FTBOA Executive Vice President Dick Hancock said the $20 million plant is
expected to produce 10-12 megawatts of electricity, based on the 100,000 tons
of excess horse waste. That, he said, is about enough to meet the power needs
of a city the size of Williston. Hancock added that its developers believe the
proposed plant could ultimately handle twice as much waste as is now planned,
and the partners might approach local governments about taking on wood waste
such as construction and yard debris. That could be a sorely needed relief
valve for the county, in particular, as it struggles to make room at its
fast-filling Baseline Landfill.
The special beauty
of the FTBOA-Global Green project, at this point, is that it is not asking for
on any governmental funding to move forward. Although the partnership is
applying for some state and federal alternative energy grants, it
is looking to revenues from the sale of its electrical generation to pay off
the two parties' investments.
As long as Marion County remains the horse capital of the world - and we pray
that it does forever - there will be mountains of horse manure to contend with.

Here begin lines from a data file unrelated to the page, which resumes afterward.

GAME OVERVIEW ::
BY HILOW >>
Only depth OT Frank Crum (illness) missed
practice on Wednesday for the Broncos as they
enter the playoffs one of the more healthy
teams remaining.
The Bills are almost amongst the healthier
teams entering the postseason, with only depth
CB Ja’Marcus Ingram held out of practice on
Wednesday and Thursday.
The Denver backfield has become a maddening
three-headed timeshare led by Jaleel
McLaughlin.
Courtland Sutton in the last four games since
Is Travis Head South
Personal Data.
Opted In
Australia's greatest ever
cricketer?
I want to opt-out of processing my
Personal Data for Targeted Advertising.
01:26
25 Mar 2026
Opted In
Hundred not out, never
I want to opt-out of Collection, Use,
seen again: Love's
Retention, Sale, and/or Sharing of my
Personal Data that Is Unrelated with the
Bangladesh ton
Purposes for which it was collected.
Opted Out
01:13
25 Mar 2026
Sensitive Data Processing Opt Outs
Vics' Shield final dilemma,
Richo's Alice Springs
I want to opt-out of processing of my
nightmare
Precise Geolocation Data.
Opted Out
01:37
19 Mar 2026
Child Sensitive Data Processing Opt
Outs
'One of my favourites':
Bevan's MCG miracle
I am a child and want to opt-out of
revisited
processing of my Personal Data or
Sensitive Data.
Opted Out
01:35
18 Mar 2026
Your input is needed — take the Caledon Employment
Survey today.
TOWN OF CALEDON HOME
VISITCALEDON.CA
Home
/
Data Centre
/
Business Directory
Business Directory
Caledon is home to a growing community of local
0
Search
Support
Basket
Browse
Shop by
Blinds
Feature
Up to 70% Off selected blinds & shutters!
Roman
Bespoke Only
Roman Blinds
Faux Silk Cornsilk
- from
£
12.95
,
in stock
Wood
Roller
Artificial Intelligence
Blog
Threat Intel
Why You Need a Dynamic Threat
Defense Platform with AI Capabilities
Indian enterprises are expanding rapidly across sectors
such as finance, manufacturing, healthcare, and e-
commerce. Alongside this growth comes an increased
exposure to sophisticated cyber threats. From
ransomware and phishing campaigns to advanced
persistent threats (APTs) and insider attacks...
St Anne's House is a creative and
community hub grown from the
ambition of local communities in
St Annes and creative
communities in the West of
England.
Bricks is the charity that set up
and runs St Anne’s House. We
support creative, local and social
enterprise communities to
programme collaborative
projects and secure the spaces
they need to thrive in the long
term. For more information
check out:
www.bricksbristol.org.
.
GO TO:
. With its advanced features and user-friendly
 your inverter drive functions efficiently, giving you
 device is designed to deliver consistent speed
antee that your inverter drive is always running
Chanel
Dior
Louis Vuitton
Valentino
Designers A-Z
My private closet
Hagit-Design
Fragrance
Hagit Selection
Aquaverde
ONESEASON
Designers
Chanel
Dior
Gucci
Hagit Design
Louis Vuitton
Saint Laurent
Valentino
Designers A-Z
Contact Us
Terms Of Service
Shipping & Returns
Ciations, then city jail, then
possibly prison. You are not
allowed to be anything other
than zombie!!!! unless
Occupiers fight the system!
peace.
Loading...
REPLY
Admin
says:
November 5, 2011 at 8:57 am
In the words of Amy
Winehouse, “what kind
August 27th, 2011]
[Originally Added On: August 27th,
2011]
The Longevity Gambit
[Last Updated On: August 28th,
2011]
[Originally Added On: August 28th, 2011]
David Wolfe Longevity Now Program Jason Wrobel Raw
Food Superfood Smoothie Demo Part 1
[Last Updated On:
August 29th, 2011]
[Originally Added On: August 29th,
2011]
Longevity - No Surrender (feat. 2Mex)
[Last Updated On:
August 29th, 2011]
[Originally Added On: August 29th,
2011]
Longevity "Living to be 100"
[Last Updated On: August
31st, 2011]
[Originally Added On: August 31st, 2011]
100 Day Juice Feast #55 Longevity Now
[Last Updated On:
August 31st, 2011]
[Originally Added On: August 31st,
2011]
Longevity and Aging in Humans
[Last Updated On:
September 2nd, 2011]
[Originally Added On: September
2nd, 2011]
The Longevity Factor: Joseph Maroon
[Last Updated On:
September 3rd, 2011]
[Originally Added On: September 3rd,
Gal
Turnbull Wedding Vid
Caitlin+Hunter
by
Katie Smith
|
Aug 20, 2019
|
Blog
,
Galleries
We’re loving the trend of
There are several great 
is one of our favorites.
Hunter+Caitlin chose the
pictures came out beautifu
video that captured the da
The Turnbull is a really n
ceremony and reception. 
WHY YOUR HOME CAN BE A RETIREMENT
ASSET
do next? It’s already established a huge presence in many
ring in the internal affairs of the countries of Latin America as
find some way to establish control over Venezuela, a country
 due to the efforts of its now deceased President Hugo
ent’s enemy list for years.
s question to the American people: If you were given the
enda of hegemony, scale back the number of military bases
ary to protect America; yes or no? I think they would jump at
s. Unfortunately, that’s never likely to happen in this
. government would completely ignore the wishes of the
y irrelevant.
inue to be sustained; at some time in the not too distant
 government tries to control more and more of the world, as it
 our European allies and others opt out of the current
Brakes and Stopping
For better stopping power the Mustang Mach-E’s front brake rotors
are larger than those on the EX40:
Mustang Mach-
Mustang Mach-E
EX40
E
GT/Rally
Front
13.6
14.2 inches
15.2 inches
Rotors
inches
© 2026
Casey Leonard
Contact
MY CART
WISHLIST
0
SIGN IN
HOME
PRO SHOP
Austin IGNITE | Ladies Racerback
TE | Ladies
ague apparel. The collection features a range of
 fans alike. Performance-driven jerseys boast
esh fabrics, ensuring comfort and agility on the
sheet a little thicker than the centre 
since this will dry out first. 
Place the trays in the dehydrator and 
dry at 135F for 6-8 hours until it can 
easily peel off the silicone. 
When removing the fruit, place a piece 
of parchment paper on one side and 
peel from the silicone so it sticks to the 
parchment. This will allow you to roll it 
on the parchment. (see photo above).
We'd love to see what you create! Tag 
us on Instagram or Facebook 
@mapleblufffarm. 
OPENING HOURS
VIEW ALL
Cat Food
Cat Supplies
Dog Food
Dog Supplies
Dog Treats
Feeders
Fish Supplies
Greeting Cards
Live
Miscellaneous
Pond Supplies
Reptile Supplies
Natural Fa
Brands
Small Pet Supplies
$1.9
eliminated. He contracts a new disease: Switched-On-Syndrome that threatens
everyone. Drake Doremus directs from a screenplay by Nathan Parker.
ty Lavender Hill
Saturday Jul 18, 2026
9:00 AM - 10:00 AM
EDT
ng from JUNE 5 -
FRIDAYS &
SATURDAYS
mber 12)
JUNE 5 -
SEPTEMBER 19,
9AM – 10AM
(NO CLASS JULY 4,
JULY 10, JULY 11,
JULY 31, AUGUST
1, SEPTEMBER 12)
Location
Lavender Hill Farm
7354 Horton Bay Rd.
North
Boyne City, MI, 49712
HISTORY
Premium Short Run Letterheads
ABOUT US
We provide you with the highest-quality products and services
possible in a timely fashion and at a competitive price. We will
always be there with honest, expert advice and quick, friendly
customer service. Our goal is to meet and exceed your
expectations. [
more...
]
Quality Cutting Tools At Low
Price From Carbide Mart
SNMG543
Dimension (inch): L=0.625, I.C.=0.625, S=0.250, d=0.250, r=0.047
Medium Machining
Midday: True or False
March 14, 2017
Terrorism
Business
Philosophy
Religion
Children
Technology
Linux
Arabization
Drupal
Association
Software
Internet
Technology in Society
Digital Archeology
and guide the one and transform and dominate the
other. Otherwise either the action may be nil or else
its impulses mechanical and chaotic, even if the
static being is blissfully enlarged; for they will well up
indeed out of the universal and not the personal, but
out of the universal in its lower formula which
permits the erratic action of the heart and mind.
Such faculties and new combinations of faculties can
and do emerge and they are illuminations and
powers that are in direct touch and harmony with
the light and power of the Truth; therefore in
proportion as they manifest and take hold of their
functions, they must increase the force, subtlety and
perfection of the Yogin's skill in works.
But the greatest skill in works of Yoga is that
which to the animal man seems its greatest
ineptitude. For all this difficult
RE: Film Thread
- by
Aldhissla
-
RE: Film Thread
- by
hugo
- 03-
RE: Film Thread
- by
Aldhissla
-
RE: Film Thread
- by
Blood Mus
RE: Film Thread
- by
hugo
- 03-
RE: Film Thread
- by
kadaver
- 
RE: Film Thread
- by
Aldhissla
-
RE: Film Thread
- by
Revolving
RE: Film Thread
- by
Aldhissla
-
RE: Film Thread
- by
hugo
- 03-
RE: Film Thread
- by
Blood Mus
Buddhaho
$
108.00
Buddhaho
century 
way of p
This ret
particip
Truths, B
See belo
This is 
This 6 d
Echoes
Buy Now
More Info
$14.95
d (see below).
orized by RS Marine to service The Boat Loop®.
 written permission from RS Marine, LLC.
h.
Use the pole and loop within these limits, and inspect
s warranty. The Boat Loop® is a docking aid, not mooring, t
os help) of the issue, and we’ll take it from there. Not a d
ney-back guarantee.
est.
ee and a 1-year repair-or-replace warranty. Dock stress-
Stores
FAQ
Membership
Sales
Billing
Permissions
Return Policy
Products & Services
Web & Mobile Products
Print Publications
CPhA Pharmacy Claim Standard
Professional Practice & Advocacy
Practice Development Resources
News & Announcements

Until now, it has been an accepted, if unpleasant, inconvenience and pollutant.
But with protecting our diminishing groundwater supply from continuing
pollution and unavoidable imperative, something had to give.
It is refreshing the FTBOA has not reneged on its long-standing pledge to find
an acceptable, environmentally responsible solution to its organic pollution
problem. At the same time, we understand this is a new and largely untested
technology that may take time to get the kinks out of completely.
Unfortunately, time isn't something the horse industry or our groundwater
supply, and particularly our precious springs, have in any semblance of
Every rose has its thorn, but if the FTBOA plan works, maybe our rose will
smell just a little bit sweeter and our water will be little bit cleaner.